Mother's Day Strike: Threat to Roe v. Wade sparks call for no work, no shopping and 'no more tolerating being treated like guests in our own bodies'

·5 min read
The Mother's Day Strike is calling on participants to call off work and curb spending in protest over the threat to Roe v. Wade and abortion rights. (Photo: Kent Nishimura / Los Angeles Times via Getty Images)
The Mother's Day Strike is calling on participants to call off work and curb spending in protest over the threat to Roe v. Wade and abortion rights. (Photo: Kent Nishimura / Los Angeles Times via Getty Images)

Like most people, activist Allison Kolarik found out that Roe v. Wade is poised to be overturned on Monday night, when a leaked draft majority opinion written by Justice Samuel Alito was published by Politico. Kolarik immediately started an Instagram Live so she could speak out and connect with mutuals who were also reeling from this development. (Just 30% of respondents to the most recent Yahoo News/YouGov survey felt that Roe v. Wade should be overturned, while a 54% majority agreed that abortion is "a constitutional right that women in all states should have some access to.")
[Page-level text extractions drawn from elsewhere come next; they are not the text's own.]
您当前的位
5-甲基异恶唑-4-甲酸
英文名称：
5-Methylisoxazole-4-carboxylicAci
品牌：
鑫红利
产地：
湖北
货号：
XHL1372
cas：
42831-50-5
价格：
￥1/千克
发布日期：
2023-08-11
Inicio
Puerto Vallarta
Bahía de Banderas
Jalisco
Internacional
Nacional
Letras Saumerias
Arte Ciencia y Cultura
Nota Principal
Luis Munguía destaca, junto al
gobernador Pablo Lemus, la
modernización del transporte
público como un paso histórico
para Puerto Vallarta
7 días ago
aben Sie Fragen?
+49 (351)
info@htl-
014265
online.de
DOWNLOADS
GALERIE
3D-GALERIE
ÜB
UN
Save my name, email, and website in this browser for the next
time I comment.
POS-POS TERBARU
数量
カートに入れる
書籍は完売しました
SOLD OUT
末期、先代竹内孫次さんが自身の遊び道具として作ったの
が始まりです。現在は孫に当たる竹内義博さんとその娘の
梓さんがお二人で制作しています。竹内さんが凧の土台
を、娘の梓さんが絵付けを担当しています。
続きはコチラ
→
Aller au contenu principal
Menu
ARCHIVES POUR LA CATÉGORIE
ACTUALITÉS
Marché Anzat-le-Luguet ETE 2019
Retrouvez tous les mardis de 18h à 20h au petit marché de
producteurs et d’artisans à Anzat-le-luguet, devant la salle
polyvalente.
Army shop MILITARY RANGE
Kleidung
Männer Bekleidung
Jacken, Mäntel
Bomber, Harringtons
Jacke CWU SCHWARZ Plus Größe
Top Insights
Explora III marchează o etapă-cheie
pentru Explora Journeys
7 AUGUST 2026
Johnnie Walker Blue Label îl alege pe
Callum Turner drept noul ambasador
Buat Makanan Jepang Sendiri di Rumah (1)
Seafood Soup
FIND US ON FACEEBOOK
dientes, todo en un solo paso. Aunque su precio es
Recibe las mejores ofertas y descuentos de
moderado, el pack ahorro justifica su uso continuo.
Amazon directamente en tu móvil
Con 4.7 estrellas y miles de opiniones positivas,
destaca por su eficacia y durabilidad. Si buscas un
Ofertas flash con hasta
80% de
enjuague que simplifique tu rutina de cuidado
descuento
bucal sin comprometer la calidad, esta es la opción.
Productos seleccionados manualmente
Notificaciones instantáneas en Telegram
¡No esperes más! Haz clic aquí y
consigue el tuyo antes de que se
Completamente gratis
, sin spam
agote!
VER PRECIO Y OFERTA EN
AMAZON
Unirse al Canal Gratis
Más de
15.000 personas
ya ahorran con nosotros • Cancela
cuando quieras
"My Lives are usually pretty mellow, but I was angry," Kolarik, who uses she/they pronouns, tells Yahoo Life. "And I was like, I know this isn't gonna be OK at all, so what are we gonna do?"

By the time they hopped off Instagram Live around four hours later, they had their answer — with a domain name secured and a website already up and running. Meet the Mother's Day Strike, a week-long call to action that kicks off on Sunday, May 8 — Mother's Day — and runs through May 15. In between, there will be, per the website Kolarik set up, "no work. No unpaid labor. No shopping. No restaurants. No more tolerating being treated like guests in our own bodies."

The threat to the landmark 1973 abortion rights decision has already given rise to demonstrations across the country. While Kolarik is a firm believer in the right to protest, they felt that the Supreme Court news called for a different, more drastic approach — one that would have economic repercussions and "hit 'em in the bank."

"Marching is laughable at this point — and dangerous," they say. "The people in power, they don't care. They laugh at us now, or they sic their police on us. And if you get arrested and you get a felony, you can't vote, can you? ... Writing letters to the editors brings social media traction. Great. Do you think any of them care? No. But a strike — a general strike? That stops the animal in its tracks. It stops the machines."

Kolarik points to Oct. 24, 1975, the day 90% of the women in Iceland went on strike — refusing to work, provide childcare, cook or perform other domestic tasks — to demand equal rights. Within five years of that watershed moment — referred to as the "Women's Day Off" or "Long Friday" — the country had its first female president. Elected in 1980, Vigdis Finnbogadottir holds the distinction of not only being the first woman to be democratically elected head of state anywhere in the world, but as a divorcée, was also the first woman in Iceland to adopt, at age 41, as a single mother.

"It took them 24 hours of paralyzing the country for them to have their demands met," Kolarik says, expressing their hope to have the same impact.

Mother's Day Strike founder Allison Kolarik launched the movement within hours of a leaked SCOTUS draft being published. (Photo: Allison Kolarikl)
Mother's Day Strike founder Allison Kolarik launched the movement within hours of a leaked SCOTUS draft being published. (Photo: Allison Kolarikl)

But she is also sensitive to the fact that not showing up to work is a luxury that many cannot afford.

"I personally don't expect 164 million Americans — that's how many [females of all ages] there are in this country — to walk off of their jobs," they say. "I understand that there are single mothers and people who literally cannot miss 10 minutes of work, because it sinks them financially."

For those who can't commit to a full week (or even a day) off work for the cause, the Mother's Day Strike site offers other suggestions to show support and signal boost. This runs the gamut from making a donation to an organization fighting to protect abortion rights, to planning grocery orders and gas runs ahead of the strike and suspending all purchases — including suspending all streaming services for the week, which Kolarik personally plans to do — from May 8 to May 15. Those with the means to do so are also encouraged to help out other strikers with rides or meals to help see them through the week; Kolarik is also hoping to set up mutual aid funds that would offer financial support to strikers in need.

Related video: Protests held nationwide over Roe v. Wade

Supporters are already using the hashtags #MothersDayStrike and #MothersDayStrike2022. And as Kolarik points out in a TikTok, strikers aren't limited to "just women; it's anyone who has owned or does own a uterus." And they also don't have to be mothers; Kolarik is not, though their partner has two children. That said, the Roe v. Wade news coming ahead of Mother's Day, which also marks the first day of the strike, carries significance.

"It's just poetic, because isn't motherhood what these right-wing fanatics think that a woman's only purpose is?" she says. "The narrative that all AFAB [assigned female at birth] women are destined to become mothers and that's the only goal, or one of the most important ones, is absolutely caveman s***."